◆ What you will do
Could you write out the line containing "ntiluokka (IP)" and all the lines below it in the data, exactly, through the final one and nothing else?

──────── Material provided

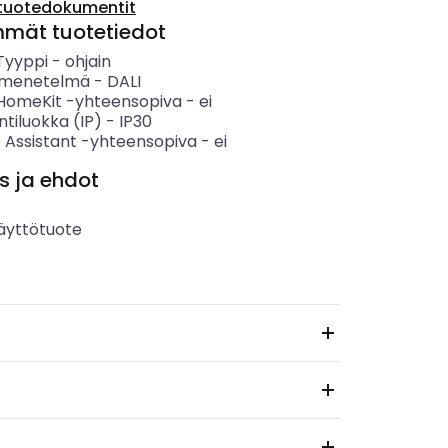
tuotedokumentit
mmät tuotetiedot
 Tyyppi
-
ohjain
smenetelmä
-
DALI
HomeKit -yhteensopiva
-
ei
ntiluokka (IP)
-
IP30
 Assistant -yhteensopiva
-
ei
s ja ehdot
äyttötuote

────────────────

◆ Task output
ntiluokka (IP)
-
IP30
 Assistant -yhteensopiva
-
ei
s ja ehdot
äyttötuote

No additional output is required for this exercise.